The future of human genome editing

Journal name:
Nature Genetics
Volume:
49,
Page:
653
Year published:
DOI:
doi:10.1038/ng.3860
Published online

With the advent of precision genome editing, the ability to modify living organisms has proceeded with remarkable speed and breadth. Any application of this technology to the human germ line must be tightly coupled to deliberate consideration of the consequences, both scientific and social, of introducing heritable alterations to the human population. We recommend constant oversight and evaluation of human germline genome editing to balance prudence with discovery, and risk with progress.

Recently, the US National Academy of Sciences and National Academy of Medicine released their report on recommendations for human genome editing (http://nationalacademies.org/gene-editing/index.htm). The committee that authored the report comprised research scientists, clinicians, regulatory agents and bioethicists, and the goal was to reach consensus guidelines for responsible applications of human genome editing in the laboratory and the clinic. This report clearly lays out the scientific and social implications of human genome editing and proposes guiding principles for its use. We strongly support the advance of science while at the same time agreeing that it is prudent to proceed with caution, particularly with regard to rapidly developing technologies that have the potential to have a profound impact on research, medicine and society.

The capacity to edit genes has existed for decades, and genetic modification is common practice in the laboratory. The reason for the heightened attention and concern now is that technological advances have enabled the precise editing of genomes at unprecedented speed and scale. Zinc-finger nucleases, TALENs and, now, the CRISPR–Cas9 system have revolutionized scientific discovery. As such, the applications of these powerful tools must be thoroughly discussed and debated. While applications of genome editing to laboratory organisms, crop plants, domestic animals and disease vectors come with different considerations of varying complexity and consequence, the use of genomic editing to introduce potentially heritable alterations in humans should be in a separate category, subject to greater scrutiny and regulation.

We wrote in these pages last year (Nat. Genet. 48, 103, 2016) that genome editing in crop plants should be regulated on the basis of the end product, not the process by which genetic mutations are introduced. Genome editing is merely a faster and more accurate method than classical breeding and is not fundamentally different. While it may be an appropriate approach for plants and domestic animals, a distinct line can be drawn between these applications and ones involving genetic modification of the human germ line, which justify greater oversight. Although there are regulations for gene therapy, the exceptional versatility and precision of genome editing elevate the possibilities of not only what modifications can be made but also how quickly and accurately they can be introduced. Unintended or long-term consequences of editing humans or human germ cells and embryos have the potential to seriously affect not only the subjects themselves, but also their progeny.

We agree with the National Academies' recommendations that somatic genome editing should fall under existing regulations that apply to human clinical research.

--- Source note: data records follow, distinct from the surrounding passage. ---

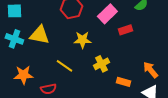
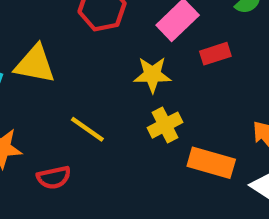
yellow star: (82, 40) -> (152, 75), moved
orange rectangle: (123, 82) -> (211, 163), size x1.5

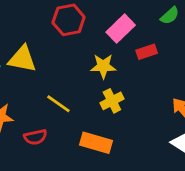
orange rectangle: (211, 163) -> (96, 143), moved

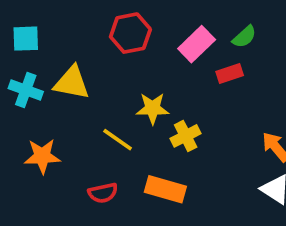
green semicircle: (170, 16) -> (244, 37), moved
yellow star: (103, 66) -> (152, 108), moved
red semicircle: (35, 137) -> (103, 193), moved

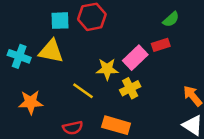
cyan square: (26, 39) -> (60, 21), moved
pink rectangle: (197, 44) -> (135, 58), moved

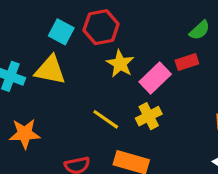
cyan square: (60, 21) -> (61, 32), turned 30
yellow star: (107, 69) -> (120, 64), moved, turned 30
yellow line: (83, 91) -> (106, 119), moved

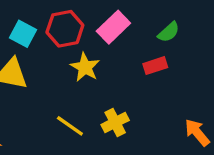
pink rectangle: (155, 78) -> (113, 27), moved

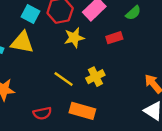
red rectangle: (155, 66) -> (114, 38), moved
yellow star: (85, 67) -> (74, 38), turned 30

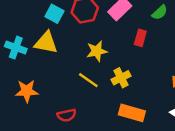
yellow star: (74, 38) -> (97, 51), moved
red rectangle: (114, 38) -> (140, 38), turned -56
orange rectangle: (82, 111) -> (132, 113), moved

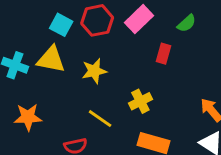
yellow star: (97, 51) -> (94, 71), moved
yellow line: (88, 80) -> (100, 119), moved

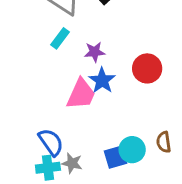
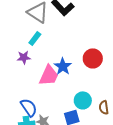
purple star: (95, 52) -> (24, 57), moved
cyan circle: (132, 150) -> (83, 100), moved

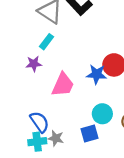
blue star: (63, 66) -> (97, 74), moved, turned -30

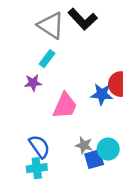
cyan circle: (102, 114) -> (108, 149), moved
gray star: (56, 138) -> (84, 145), moved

Correcting mutation through the germ line is different in kind, not degree. This is due to the fact that changes introduced into germ cells are heritable through subsequent generations. Therefore, these alterations have effects that go beyond a single individual. Data are lacking on the long-term consequences of germline genome editing. Off-target effects and lack of consent are two of the main issues to consider. The National Academies have recommended that germline genome editing trials be permitted, but only when compliant with all standards for human clinical trials along with additional rigorous oversight. They stipulate that such research be restricted to the treatment or prevention of disease. Any other application (for example, genetic 'enhancement') should not be allowed to proceed at this time.

This committee strongly recommended that the public be informed of progress already made in human genome editing as well as any future developments. We think it is especially important for scientists to make public education and outreach an integral part of their research and to have discussions with relevant parties, including members of the public, regulatory agencies and medical professionals. It is critical that the social license to operate these technologies for therapy not be infringed by premature experimentation on heritable genome engineering for proof of principle or academic priority. The future safety of germline edits is an important area for research that we think can readily be explained to the public.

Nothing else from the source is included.